Boilerplates and Clichés

When looking for examples of boilerplates, I geared my research towards the homepage , the “About Us” and other similar pages of websites. I stumbled upon the “About SCU” page of the Santa Clara University website (the university that I almost attended before I decided to come to Michigan), and I immediately noticed a boilerplate in one of the very first sentences on the page: “We are committed to leaving the world a better place”. This statement could not be more vague if it tried. Who is “we”? The faculty? The students? The donors? How is it committed? Through its academics? Through its campus philanthropy work? Through its environmental involvement? And lastly, what is a “better place”? A happier place? A safer place? A more educated place? Upon reading the statement at first, a reader understands what the website is attempting to say. But after deeper analyzing it, they realize that the statement is extremely vague and could be applied to just about any group, organization, company, or institution.
Clichés have always been a difficult concept for me to wrap my mind around. I think it is one of those topics that is so easy to understand that it is difficult. But in my attempt to think of a cliché, this is what I came up with: “No offense but….”. This is a statement that we have all heard before, and most likely dreaded the rest of the sentence to follow. It is also a statement that we have all said before, most likely to lessen the pain of the following insult of brutal truth. However, because it is used so often, it has lost its original meaning. When these words were first spoken, they were likely used out of genuine care in an attempt to lessen the hurt feelings of someone dear. Now, however, it is just the preliminary phrase that is spoken to justify an insult or cruel comment. In fact, it has almost adopted a cruel tone and connotation in itself.

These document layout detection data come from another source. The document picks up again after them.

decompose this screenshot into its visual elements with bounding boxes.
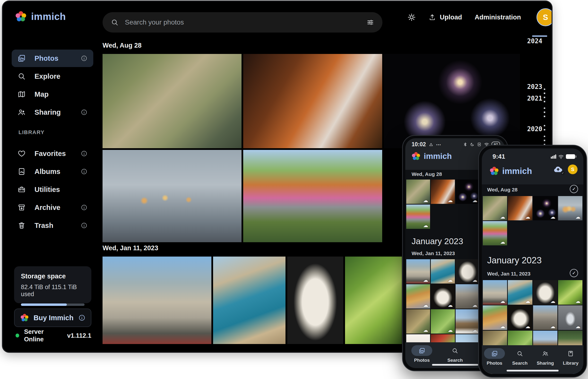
photo-coast[interactable] bbox=[213, 256, 286, 344]
photo-sculpt2[interactable]: ☁ bbox=[508, 305, 532, 330]
scrubber-year-2021[interactable]: 2021 bbox=[520, 95, 542, 102]
photo-park[interactable] bbox=[243, 150, 382, 242]
sidebar-item-albums[interactable]: Albums bbox=[12, 163, 93, 180]
search-input[interactable] bbox=[125, 18, 360, 26]
sidebar-item-photos[interactable]: Photos bbox=[12, 49, 93, 67]
info-icon[interactable] bbox=[81, 150, 87, 157]
upload-button[interactable]: Upload bbox=[429, 14, 462, 21]
buy-immich-button[interactable]: Buy Immich bbox=[14, 309, 91, 327]
info-icon[interactable] bbox=[81, 168, 87, 175]
photo-coast[interactable]: ☁ bbox=[508, 280, 532, 305]
cell-signal-icon bbox=[551, 155, 556, 159]
immich-flower-icon bbox=[489, 166, 499, 176]
photo-bust[interactable] bbox=[287, 256, 343, 344]
scrubber-tick-dots[interactable] bbox=[544, 125, 545, 132]
server-status-label: Server Online bbox=[24, 328, 62, 343]
scrubber-year-2020[interactable]: 2020 bbox=[520, 125, 542, 133]
photo-trophy[interactable]: ☁ bbox=[558, 305, 582, 330]
scrubber-tick-dots[interactable] bbox=[544, 107, 545, 120]
theme-toggle-icon[interactable] bbox=[407, 13, 416, 22]
photo-ruins[interactable]: ☁ bbox=[456, 284, 479, 309]
photo-berries[interactable] bbox=[345, 256, 402, 344]
home-indicator[interactable] bbox=[432, 364, 478, 366]
photo-fireworks[interactable]: ☁ bbox=[533, 196, 557, 220]
photo-zoo[interactable]: ☁ bbox=[406, 180, 430, 204]
info-icon[interactable] bbox=[81, 55, 87, 62]
info-icon[interactable] bbox=[81, 222, 87, 229]
scrubber-year-2024[interactable]: 2024 bbox=[520, 37, 542, 45]
info-icon[interactable] bbox=[81, 204, 87, 211]
phone2-user-avatar[interactable]: S bbox=[568, 164, 578, 174]
sidebar-item-trash[interactable]: Trash bbox=[12, 217, 93, 234]
server-status-row: Server Online v1.112.1 bbox=[16, 328, 91, 343]
photo-castle[interactable]: ☁ bbox=[406, 259, 430, 284]
select-all-check-icon[interactable]: ✓ bbox=[570, 185, 578, 193]
info-icon[interactable] bbox=[81, 109, 87, 116]
photo-bust[interactable]: ☁ bbox=[533, 280, 557, 305]
select-all-check-icon[interactable]: ✓ bbox=[570, 269, 578, 277]
photo-church[interactable]: ☁ bbox=[456, 309, 479, 333]
administration-label: Administration bbox=[475, 14, 521, 21]
date-header-jan: Wed, Jan 11, 2023 bbox=[103, 244, 158, 252]
photo-cliff[interactable]: ☁ bbox=[483, 305, 507, 330]
cloud-icon: ☁ bbox=[423, 302, 428, 308]
sidebar-item-map[interactable]: Map bbox=[12, 85, 93, 103]
sidebar-item-sharing[interactable]: Sharing bbox=[12, 104, 93, 121]
photo-dinner[interactable] bbox=[243, 54, 382, 148]
sidebar-item-label: Archive bbox=[34, 204, 60, 212]
photo-sculpt2[interactable]: ☁ bbox=[431, 284, 455, 309]
tab-label: Library bbox=[563, 361, 578, 366]
photo-ruins[interactable]: ☁ bbox=[533, 305, 557, 330]
photo-dinner[interactable]: ☁ bbox=[508, 196, 532, 220]
photo-fireworks[interactable] bbox=[384, 54, 520, 148]
sidebar-item-utilities[interactable]: Utilities bbox=[12, 181, 93, 198]
photo-cliff[interactable]: ☁ bbox=[406, 284, 430, 309]
cloud-icon: ☁ bbox=[472, 198, 477, 203]
photo-berries[interactable]: ☁ bbox=[558, 280, 582, 305]
scrubber-tick-dots[interactable] bbox=[544, 88, 545, 104]
photo-zoo[interactable]: ☁ bbox=[483, 196, 507, 220]
scrubber-tick-dots[interactable] bbox=[544, 136, 545, 145]
map-icon bbox=[17, 90, 26, 98]
photo-zoo[interactable] bbox=[103, 54, 241, 148]
tab-photos[interactable]: Photos bbox=[484, 348, 505, 374]
phone2-date-aug: Wed, Aug 28 bbox=[487, 187, 518, 193]
search-bar[interactable] bbox=[103, 12, 382, 32]
user-avatar[interactable]: S bbox=[537, 8, 553, 26]
cloud-icon: ☁ bbox=[575, 214, 580, 219]
search-filter-icon[interactable] bbox=[366, 18, 374, 26]
photo-bust[interactable]: ☁ bbox=[456, 259, 479, 284]
cloud-icon: ☁ bbox=[575, 324, 580, 329]
sidebar-item-label: Sharing bbox=[34, 108, 61, 116]
sidebar-item-favorites[interactable]: Favorites bbox=[12, 145, 93, 162]
sidebar-item-label: Albums bbox=[34, 168, 60, 176]
scrubber-year-2023[interactable]: 2023 bbox=[520, 83, 542, 90]
photo-park[interactable]: ☁ bbox=[483, 221, 507, 245]
photo-row bbox=[103, 54, 520, 148]
administration-link[interactable]: Administration bbox=[475, 14, 521, 21]
photo-hands[interactable]: ☁ bbox=[558, 196, 582, 220]
sidebar-item-explore[interactable]: Explore bbox=[12, 67, 93, 85]
photo-coast[interactable]: ☁ bbox=[431, 259, 455, 284]
info-icon[interactable] bbox=[78, 314, 85, 321]
tab-library[interactable]: Library bbox=[560, 348, 581, 374]
photo-dinner[interactable]: ☁ bbox=[431, 180, 455, 204]
photos-icon bbox=[484, 348, 505, 359]
photo-park[interactable]: ☁ bbox=[406, 205, 430, 229]
tab-photos[interactable]: Photos bbox=[411, 345, 432, 368]
ellipsis-icon: ⋯ bbox=[436, 142, 441, 147]
sidebar-item-label: Map bbox=[34, 90, 48, 98]
photo-hands[interactable] bbox=[103, 150, 241, 242]
cloud-icon: ☁ bbox=[448, 328, 453, 332]
people-icon bbox=[535, 348, 556, 359]
photo-fireworks[interactable]: ☁ bbox=[456, 180, 479, 204]
photo-castle[interactable] bbox=[103, 256, 211, 344]
sidebar-item-archive[interactable]: Archive bbox=[12, 199, 93, 216]
cloud-icon: ☁ bbox=[423, 328, 428, 332]
home-indicator[interactable] bbox=[507, 370, 559, 371]
scrubber-position-indicator[interactable] bbox=[532, 35, 547, 37]
photo-castle[interactable]: ☁ bbox=[483, 280, 507, 305]
photo-lizard1[interactable]: ☁ bbox=[406, 309, 430, 333]
backup-cloud-icon[interactable]: ✓ bbox=[553, 164, 563, 175]
photo-lizard2[interactable]: ☁ bbox=[431, 309, 455, 333]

It’s strange how over use can alter the entire meaning of a few seemingly simple and innocent words.

One thought to “Boilerplates and Clichés”

  1. The “About Us” section was also where my mind went when it came to boilerplates. Looking at different Universities, their descriptions all follow the same format, saying the same things… basically nothing. Looking at cliches, I hadn’t really considered “No offense but…”, but for as often as it is used, it definitely fits the category.